#### [EXERCISE BRIEF]
The full set of entries is to be printed exactly, with pictures excluded.

#### [EXERCISE INPUT]
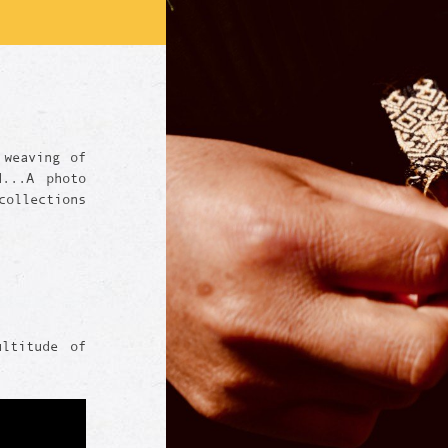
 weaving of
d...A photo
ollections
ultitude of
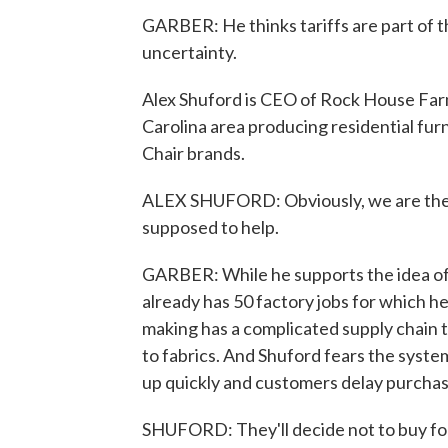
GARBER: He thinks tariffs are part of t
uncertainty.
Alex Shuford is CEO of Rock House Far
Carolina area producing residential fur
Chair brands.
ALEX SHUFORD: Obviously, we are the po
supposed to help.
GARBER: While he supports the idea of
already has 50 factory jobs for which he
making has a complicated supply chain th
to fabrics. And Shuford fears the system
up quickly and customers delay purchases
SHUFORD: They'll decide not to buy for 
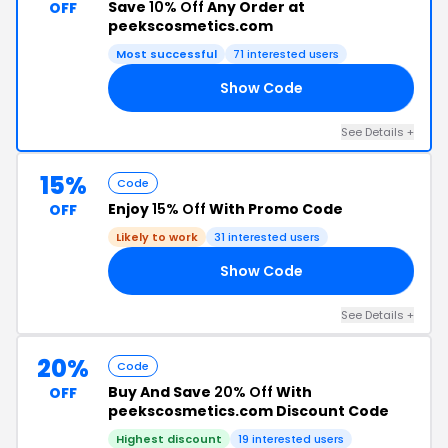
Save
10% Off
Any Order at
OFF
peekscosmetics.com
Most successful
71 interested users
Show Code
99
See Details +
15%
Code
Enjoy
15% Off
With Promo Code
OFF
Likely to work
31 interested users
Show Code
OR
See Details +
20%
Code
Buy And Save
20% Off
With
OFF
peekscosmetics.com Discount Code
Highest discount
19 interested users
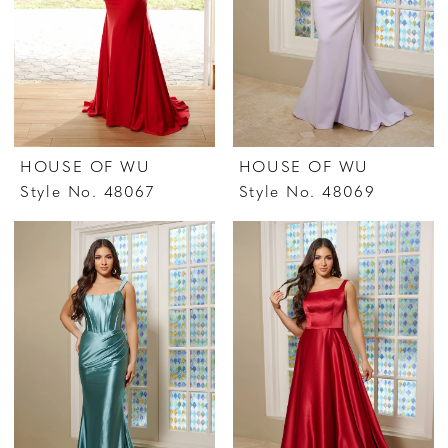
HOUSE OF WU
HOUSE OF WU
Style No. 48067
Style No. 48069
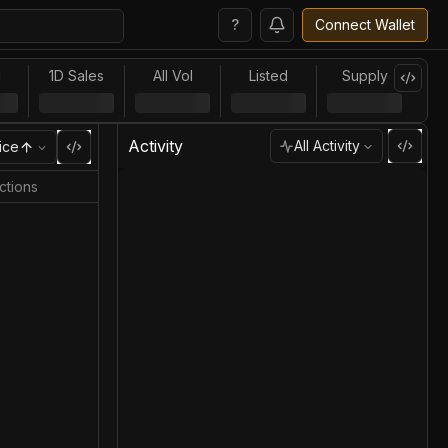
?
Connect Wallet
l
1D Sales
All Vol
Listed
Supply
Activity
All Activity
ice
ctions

#### [EXERCISE ANSWER]
 weaving of
d...A photo
ollections
ultitude of
GARBER: He thinks tariffs are part of t
uncertainty.
Alex Shuford is CEO of Rock House Far
Carolina area producing residential fur
Chair brands.
ALEX SHUFORD: Obviously, we are the po
supposed to help.
GARBER: While he supports the idea of
already has 50 factory jobs for which he
making has a complicated supply chain th
to fabrics. And Shuford fears the system
up quickly and customers delay purchases
SHUFORD: They'll decide not to buy for 
Save
10% Off
Any Order at
OFF
peekscosmetics.com
Most successful
71 interested users
Show Code
99
See Details +
15%
Code
Enjoy
15% Off
With Promo Code
OFF
Likely to work
31 interested users
Show Code
OR
See Details +
20%
Code
Buy And Save
20% Off
With
OFF
peekscosmetics.com Discount Code
Highest discount
19 interested users
HOUSE OF WU
HOUSE OF WU
Style No. 48067
Style No. 48069
?
Connect Wallet
l
1D Sales
All Vol
Listed
Supply
Activity
All Activity
ice
ctions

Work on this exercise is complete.